The daily box office breakdown for The Lion King was $23 million from Thursday night previews, $55.5 million from Friday, $61 million on Saturday and an estimated $45.4 million for Sunday.

Actor/Director Jon Favreau, who previously struck critical and financial gold with the 2016 live-action take on The Jungle Book, directed the new King. The PG-rated adventure features a diversified ensemble voice cast that includes Donald Glover, Chiwetel Ejiofor, Beyonce, Seth Rogen, Billy Eichner and James Earl Jones.

While the general public got caught up in the King frenzy, critics were left a bit cold. Many commented that while the film looked great, it lacked the heart that helped set apart the 1994 animated version. Simba’s cinematic rebirth scored a 55% on Rotten Tomatoes and a 55/100 from Metacritic. Viewers polled on opening day by CinemaScore thought differently, giving the film a straight up “A.”

Internationally, the latest Disney license to print money scored $269 million this weekend. After ten days of overseas release -the film opened in China a week earlier than the rest of the world-, The Lion King has pocketed $346 million overseas. Top markets for King are China ($97 million), the United Kingdom ($20 million), France ($19 million), Mexico and Brazil ($18 million each). The final two markets to open the film are Japan (August 9th) and Italy (August 21st).

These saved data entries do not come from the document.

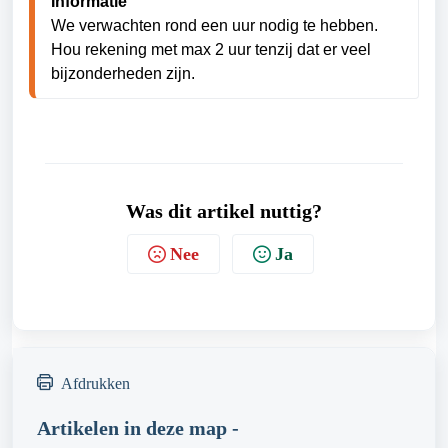
Informatie
We verwachten rond een uur nodig te hebben. 
Hou rekening met max 2 uur tenzij dat er veel 
bijzonderheden zijn. 
Was dit artikel nuttig?
Nee
Ja
Afdrukken
Artikelen in deze map -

Far down in second place with an estimated $21 million was Sony’s Spider-Man: Far From Home. Spidey swung 54% less in his third weekend on 4,415 screens, but still managed to hold his own against the arrival of Disney’s latest blockbuster. After three weeks, Far From Home has brought in a great $319.6million. Home will pass the $334 million earned by 2017’s Spider-Man: Homecoming by next weekend. Home has cleared $651 million overseas so far. The film will pass the one billion dollar milestone by next weekend.

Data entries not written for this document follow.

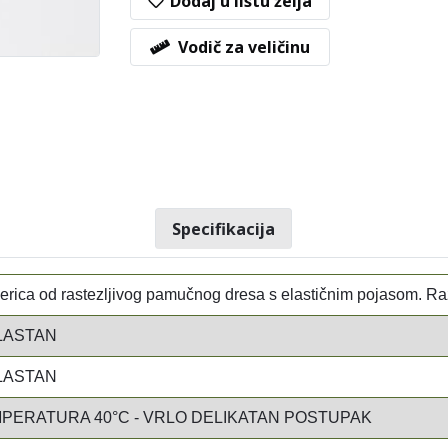
Dodaj u listu želja
Vodič za veličinu
Specifikacija
erica od rastezljivog pamučnog dresa s elastičnim pojasom. Razli
LASTAN
LASTAN
PERATURA 40°C - VRLO DELIKATAN POSTUPAK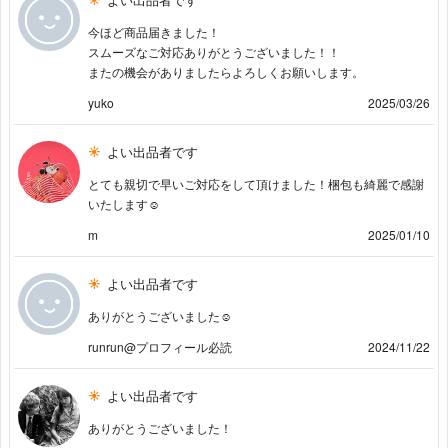
今ほど商品届きました！
スムーズなご対応ありがとうございました！！
またの機会がありましたらよろしくお願いします。
yuko
2025/03/26
よい出品者です
とても親切で早いご対応をして頂けました！梱包も綺麗で感謝
いたします☺︎
m
2025/01/10
よい出品者です
ありがとうございました☺︎
runrun@プロフィール必読
2024/11/22
よい出品者です
ありがとうございました！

As if the big debut by The Lion King wasn’t enough for Disney, their animated smash Toy Story 4 continued to bring in the crowds this weekend as well. TS4 eased a mere 30% in its fifth round on 3,750 screens, which translated into a $14.6 million weekend. The acclaimed cartoon has now brought in $375.5 million. Not only will Toy Story 4 pass the $400 million mark within a few short weeks, it should also zip by Toy Story 3’s $415 million final total by the end of its run. Overseas, Buzz and Woody have brought in $484 million.

In fourth place was Paramount’s Crawl, which bit 50% less in its second round on 3,170 screens. The ten-day total for the $13 million production stands at $23.8 million. A final near the $40 million mark is possible.

Rounding out the top five once again was Universal’s Yesterday with an estimated $5.1 million from 2,662 theaters. Down 24% -the best hold of any film in the top ten-, Yesterday has earned $57.5 million after one month in North America and an additional $40 million overseas.

  1. Stuber (Fox) $4 million (-51%); $16 million
  2. Aladdin (Disney) $3.8 million (-38%); $340 million

With $988 million in the bank so far, Aladdin should cross the billion dollar mark right around the same time Spider-Man: Far From Home does.

  1. Annabelle Comes Home (Warner) $2.6 million (-53%); $66.5 million
  2. Midsommar (A24) $1.6 million (-56%); $22.4 million
  3. The Secret Life of Pets 2 (Universal) $1.53 million (-52%); $151.5 million

Finally, and just because they didn’t have enough good news thrown its way this weekend, Disney’s late spring hit Avengers: Endgame finally unseated Avatar to become the highest-grossing film of all time at the global box office. Of course, were one to take into account inflation, neither Avatar or Endgame would come close to the real record holder, 1939’s Gone With the Wind. But hey, why rain on Disney’s parade?

Next weekend brings the long-awaited debut of Quentin Tarantino’s Once Upon a Time…in Hollywood. The R-rated Sony release obviously won’t unseat The Lion King for the top spot, but it should make its presence known loud and clear in second place.